Split teams, captaincy and coaches too — give Dhoni a bigger role

What we need in the backroom are not cricket people who understand statistics, but statisticians who know cricket

November 10, 2021 04:01 am | Updated 04:01 am IST

There are things happening in T20 tournaments around the world that need to be understood or at least acknowledged.

There are things happening in T20 tournaments around the world that need to be understood or at least acknowledged.

It is time India began to take T20 cricket seriously. That might be a strange thing to say about a country that won the inaugural World Cup in 2007 and changed the face of the sport the following year with the IPL which remains the top tournament in the T20 world.

But things change quickly in T20, and I don’t mean just in the course of a match or an innings. What was important yesterday — Test match experience, for instance — often turns out to be a handicap. What works for one team need not work for another.

Since it is a new format, less than two decades old, almost every match, every change, every nuance is recorded. Patterns can be discerned. Changes can sometimes be anticipated.

There are things happening in T20 tournaments around the world that need to be understood or at least acknowledged.

It doesn’t matter if Indian cricketers are not allowed to play in these, but we need a team that analyses threads and checks how these changes apply to India. It is a full-time job, and needs a full-time team of analysts who focus on nothing else.

Crucial difference

What we need in the backroom are not cricket people who understand statistics, but statisticians who know cricket. The difference is not subtle, and it may be crucial.

One of the features of the T20 format is that it can turn the basics of the longer game on its head — in fact it is expected to. You don’t get your eye in as a batsman, you don’t mix caution with aggression, you don’t rely on singles to upset a bowler’s rhythm, a dot-ball is more precious than a perfect delivery which is edged for four; some are cliches in the longer game.

A bowler has 24 deliveries to make his mark, a batsman sometimes even fewer. Contrarily, wickets don’t matter for a batsman, nor do boundaries matter for a bowler.

By all accounts, the nation seems to have heaved a sigh of relief that a player and personality of Rahul Dravid’s stature has been persuaded to take over as national coach. He has known many of the players from their Under-19 days, and understands the game better than most. Coaching the national team will come with its challenges though — the same players who looked up to him as teenagers would have developed egos large enough to fill a room!
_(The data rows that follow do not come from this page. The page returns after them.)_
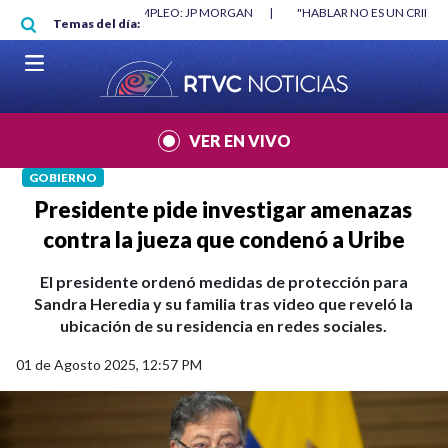
Pasar al contenido principal
|
"HABLAR NO ES UN CRIMEN": CARTA DE BETO CORAL
|
ABELARDO DE
Temas del día:
VER EN VIVO
GOBIERNO
Presidente pide investigar amenazas
contra la jueza que condenó a Uribe
El presidente ordenó medidas de protección para
Sandra Heredia y su familia tras video que reveló la
ubicación de su residencia en redes sociales.
01 de Agosto 2025, 12:57 PM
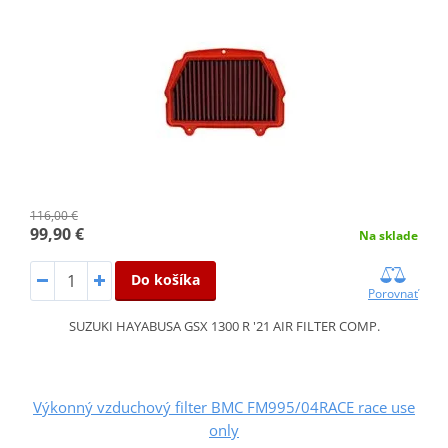
116,00 €
99,90 €
Na sklade
Do košíka
Porovnať
SUZUKI HAYABUSA GSX 1300 R '21 AIR FILTER COMP.
Výkonný vzduchový filter BMC FM995/04RACE race use
only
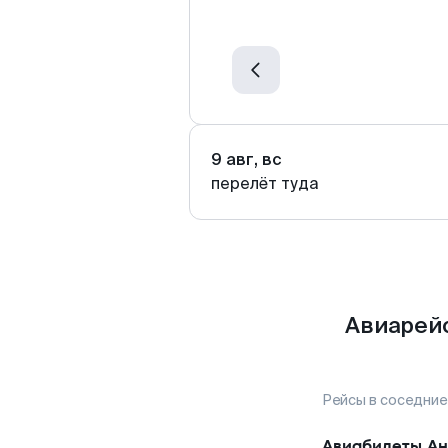
9 авг, вс
перелёт туда
Авиарейс
Рейсы в соседние
Авиабилеты
Ан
It is a lesson Anil Kumble learnt to his cost when he had to quit because the captain was unhappy with him.

Distinct sport

In a previous column, I made the point that India should look at T20 as a distinct form of sport and choose a captain for whom it existed even as he was growing up. India have been conservative in their approach to the format, and need to think out of the box. Having a young captain like Rishabh might be one way to go.

Another — and this is important too — would be to split not just the teams and captaincy but the coaches as well. And that’s where Mahendra Singh Dhoni would come in. Perhaps India could go one step further and appoint him not just the T20 coach, but the sole selector as well in the format.

He has the experience, is one of the greats of the format and would work best given a free hand. It is a big task, taking sole responsibility, as football coaches around the world have discovered.

But at least the lines of communication are clear.

I am not sure quite what Dhoni was doing at the recent World T20 in the UAE; international players don’t need ‘mentors’ to look after them. They need decision-makers, and Dhoni has been one of the best in the business.

This will leave Dravid free to focus on Test cricket and One-Day Internationals; he was a master of both, with over 10,000 runs in each format. T20 is becoming increasingly specialised, and calls for a specialist coach and selector, and Dhoni fits the bill well.

Not the time for ‘if onlys’

Making excuses for the Indian defeat in the UAE will only perpetuate the mistakes the team made. We cannot wallow in a series of “if onlys”. If only India had won the toss in the matches they lost. If only they hadn’t run into Shaheen Afridi so early in the tournament. If only they had been bolder in their selection. If only, if only...

It is time to forget the tournament as a bad dream, and start afresh, with a new captain, a new coach and a team of T20 players who relish playing the format. It seems ironic that the IPL is ideal preparation for all teams (not Pakistan, of course) except India!